Data items
────

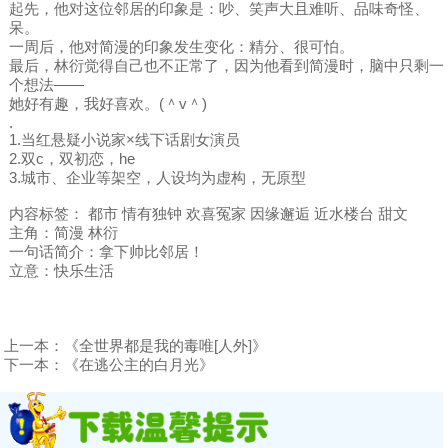
起先，他对这位邻居的印象是：吵、笑声大且难听、品味奇怪、
呆。
一周后，他对简漫的印象发生变化：精分、很可怕。
最后，林衍觉得自己也不正常了，因为他看到简漫时，脑中只剩一
个想法——
她好有趣，我好喜欢。(＾v＾)
.
1.当红悬疑小说家×线下话剧女演员
2.双c，双初恋，he
3.城市、企业等架空，人设均为虚构，无原型
内容标签： 都市 情有独钟 欢喜冤家 因缘邂逅 近水楼台 甜文
主角：简漫 林衍
一句话简介：拿下帅比邻居！
立意：快乐生活
上一本：
《全世界都是我的毒唯[人外]》
下一本：
《在逃公主的白月光》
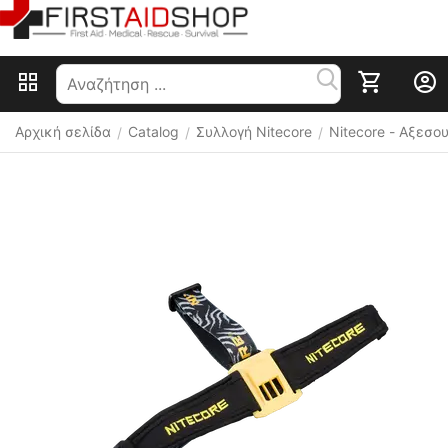
Αρχική σελίδα
Catalog
Συλλογή Nitecore
Nitecore - Αξεσ
/
/
/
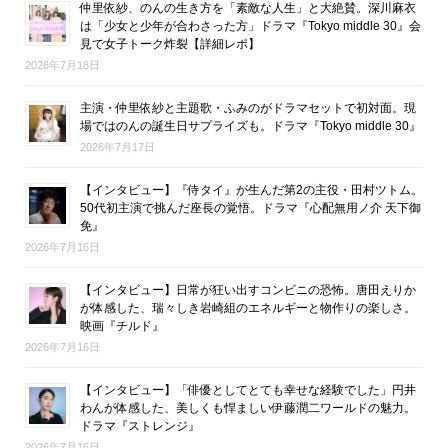
仲里依紗、のんの生き方を「素敵な人生」と大絶賛。深川麻衣
は「少女と少年が合わさった方」ドラマ『Tokyo middle 30』会
見で女子トーク炸裂【詳細レポ】
2026年7月18日
主演・仲里依紗と主題歌・ふみのがドラマセットで初対面。現
場ではのんの誕生日サプライズも。ドラマ『Tokyo middle 30』
2026年7月17日
【インタビュー】『侍タイ』が生んだ第2の主役・田村ツトム。
50代初主演で挑んだ座長の覚悟。ドラマ『心配無用ノ介 天下御
免』
2026年7月16日
【インタビュー】日常が狂い出すコンビニの恐怖。唐田えりか
が体感した、瑞々しき岩崎組のエネルギーと物作りの楽しさ。
映画『チルド』
2026年7月16日
【インタビュー】「俳優としてとても幸せな経験でした」円井
わんが体感した、美しくも悍ましい伊藤潤二ワールドの魅力。
ドラマ『ストレンジ』
2026年7月16日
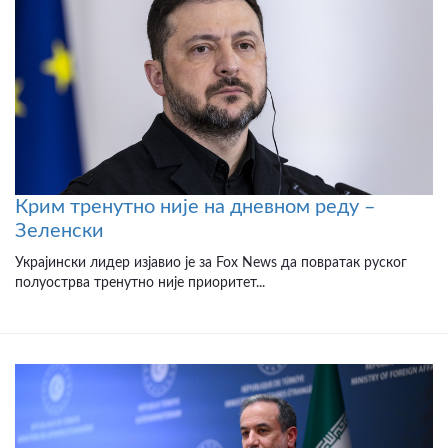
Крим тренутно није на дневном реду –
Зеленски
Украјински лидер изјавио је за Fox News да повратак руског
полуострва тренутно није приоритет...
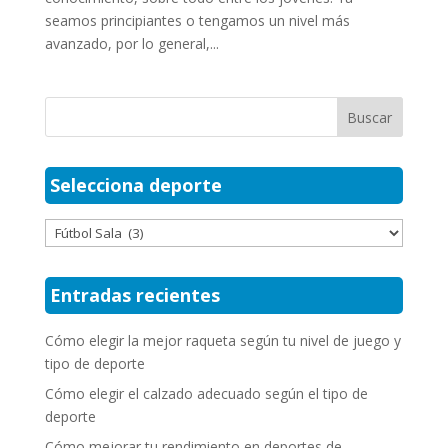
seamos principiantes o tengamos un nivel más
avanzado, por lo general,...
Selecciona deporte
Selecciona
deporte
Entradas recientes
Cómo elegir la mejor raqueta según tu nivel de juego y
tipo de deporte
Cómo elegir el calzado adecuado según el tipo de
deporte
Cómo mejorar tu rendimiento en deportes de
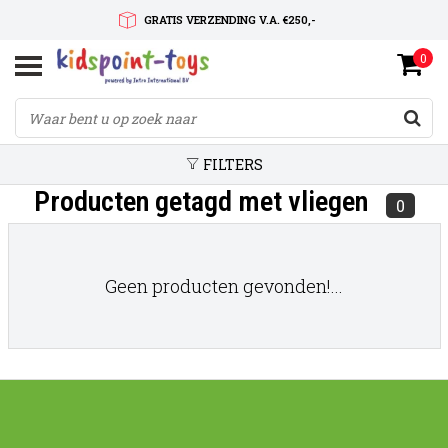
GRATIS VERZENDING V.A. €250,-
0
SNELLE LEVERTIJD
SERVICE OP MAAT
FILTERS
Producten getagd met vliegen
0
Geen producten gevonden!...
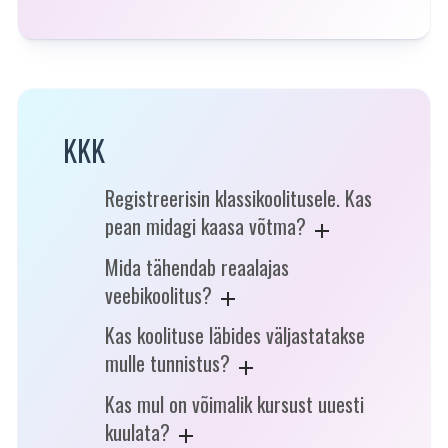
KKK
Registreerisin klassikoolitusele. Kas
pean midagi kaasa võtma?
Mida tähendab reaalajas
veebikoolitus?
Kas koolituse läbides väljastatakse
mulle tunnistus?
Kas mul on võimalik kursust uuesti
kuulata?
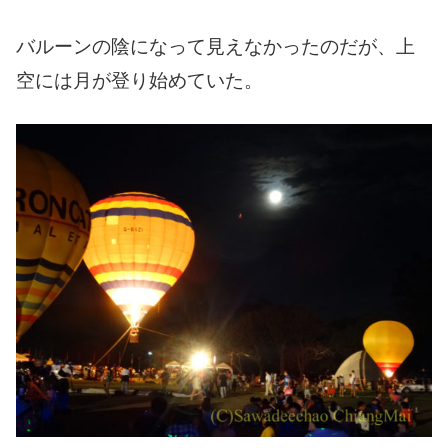
バルーンの陰になって見えなかったのだが、上
空には月が登り始めていた。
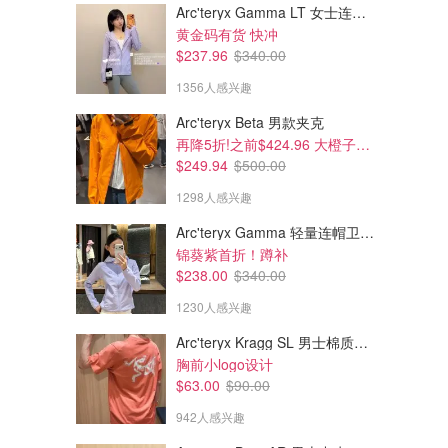
Arc'teryx Gamma LT 女士连帽夹克
$10.32
$10.32
$10.86
$10.86
黄金码有货 快冲
Dove 白桃身体磨砂膏 425g
Dove 棕糖椰子磨砂膏 425g
$237.96
$340.00
喜欢水果清香的选这款
这款颗粒感更大 磨皮效果更佳
1356人感兴趣
amazon.ca
amazon.ca
Arc'teryx Beta 男款夹克
再降5折!之前$424.96 大橙子好显白 蹲补
$249.94
$500.00
1298人感兴趣
Arc'teryx Gamma 轻量连帽卫衣 女款
锦葵紫首折！蹲补
$238.00
$340.00
1230人感兴趣
Arc'teryx Kragg SL 男士棉质短袖T恤
胸前小logo设计
$63.00
$90.00
942人感兴趣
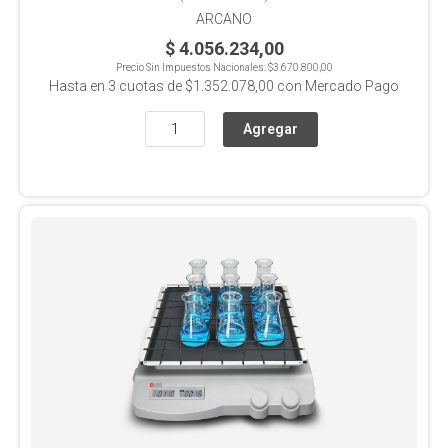
ARCANO
$ 4.056.234,00
Precio Sin Impuestos Nacionales:
$3.670.800,00
Hasta en
3
cuotas de
$1.352.078,00
con Mercado Pago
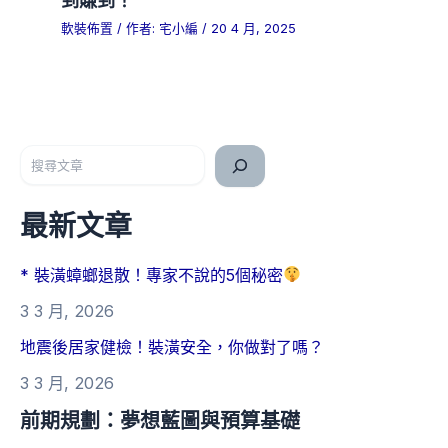
軟裝佈置
/ 作者:
宅小編
/
20 4 月, 2025
搜尋
最新文章
* 裝潢蟑螂退散！專家不說的5個秘密
3 3 月, 2026
地震後居家健檢！裝潢安全，你做對了嗎？
3 3 月, 2026
前期規劃：夢想藍圖與預算基礎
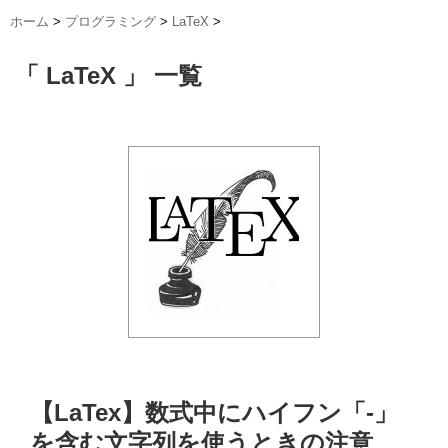
ホーム
>
プログラミング
>
LaTeX
>
「 LaTeX 」 一覧
【LaTex】数式中にハイフン「-」
を含む文字列を使うときの注意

────

ABOUT THIS TASK: None of the pictures should be carried over when the data above is transcribed exactly.

TASK ANSWER:
起先，他对这位邻居的印象是：吵、笑声大且难听、品味奇怪、
呆。
一周后，他对简漫的印象发生变化：精分、很可怕。
最后，林衍觉得自己也不正常了，因为他看到简漫时，脑中只剩一
个想法——
她好有趣，我好喜欢。(＾v＾)
.
1.当红悬疑小说家×线下话剧女演员
2.双c，双初恋，he
3.城市、企业等架空，人设均为虚构，无原型
内容标签： 都市 情有独钟 欢喜冤家 因缘邂逅 近水楼台 甜文
主角：简漫 林衍
一句话简介：拿下帅比邻居！
立意：快乐生活
上一本：
《全世界都是我的毒唯[人外]》
下一本：
《在逃公主的白月光》
Αρχική σελίδα
Catalog
Συλλογή Nitecore
Nitecore - Αξεσ
/
/
/
仲里依紗、のんの生き方を「素敵な人生」と大絶賛。深川麻衣
は「少女と少年が合わさった方」ドラマ『Tokyo middle 30』会
見で女子トーク炸裂【詳細レポ】
2026年7月18日
主演・仲里依紗と主題歌・ふみのがドラマセットで初対面。現
場ではのんの誕生日サプライズも。ドラマ『Tokyo middle 30』
2026年7月17日
【インタビュー】『侍タイ』が生んだ第2の主役・田村ツトム。
50代初主演で挑んだ座長の覚悟。ドラマ『心配無用ノ介 天下御
免』
2026年7月16日
【インタビュー】日常が狂い出すコンビニの恐怖。唐田えりか
が体感した、瑞々しき岩崎組のエネルギーと物作りの楽しさ。
映画『チルド』
2026年7月16日
【インタビュー】「俳優としてとても幸せな経験でした」円井
わんが体感した、美しくも悍ましい伊藤潤二ワールドの魅力。
ドラマ『ストレンジ』
2026年7月16日
Крим тренутно није на дневном реду –
Зеленски
Украјински лидер изјавио је за Fox News да повратак руског
полуострва тренутно није приоритет...
seamos principiantes o tengamos un nivel más
avanzado, por lo general,...
Selecciona deporte
Selecciona
deporte
Entradas recientes
Cómo elegir la mejor raqueta según tu nivel de juego y
tipo de deporte
Cómo elegir el calzado adecuado según el tipo de
deporte
Cómo mejorar tu rendimiento en deportes de
GRATIS VERZENDING V.A. €250,-
0
SNELLE LEVERTIJD
SERVICE OP MAAT
FILTERS
Producten getagd met vliegen
0
Geen producten gevonden!...
KKK
Registreerisin klassikoolitusele. Kas
pean midagi kaasa võtma?
Mida tähendab reaalajas
veebikoolitus?
Kas koolituse läbides väljastatakse
mulle tunnistus?
Kas mul on võimalik kursust uuesti
kuulata?
バルーンの陰になって見えなかったのだが、上
空には月が登り始めていた。
Arc'teryx Gamma LT 女士连帽夹克
$10.32
$10.32
$10.86
$10.86
黄金码有货 快冲
Dove 白桃身体磨砂膏 425g
Dove 棕糖椰子磨砂膏 425g
$237.96
$340.00
喜欢水果清香的选这款
这款颗粒感更大 磨皮效果更佳
1356人感兴趣
amazon.ca
amazon.ca
Arc'teryx Beta 男款夹克
再降5折!之前$424.96 大橙子好显白 蹲补
$249.94
$500.00
1298人感兴趣
Arc'teryx Gamma 轻量连帽卫衣 女款
锦葵紫首折！蹲补
$238.00
$340.00
1230人感兴趣
Arc'teryx Kragg SL 男士棉质短袖T恤
胸前小logo设计
$63.00
$90.00
942人感兴趣
ARCANO
$ 4.056.234,00
Precio Sin Impuestos Nacionales:
$3.670.800,00
Hasta en
3
cuotas de
$1.352.078,00
con Mercado Pago
軟裝佈置
/ 作者:
宅小編
/
20 4 月, 2025
搜尋
最新文章
* 裝潢蟑螂退散！專家不說的5個秘密
3 3 月, 2026
地震後居家健檢！裝潢安全，你做對了嗎？
3 3 月, 2026
前期規劃：夢想藍圖與預算基礎
ホーム
>
プログラミング
>
LaTeX
>
「 LaTeX 」 一覧
【LaTex】数式中にハイフン「-」
を含む文字列を使うときの注意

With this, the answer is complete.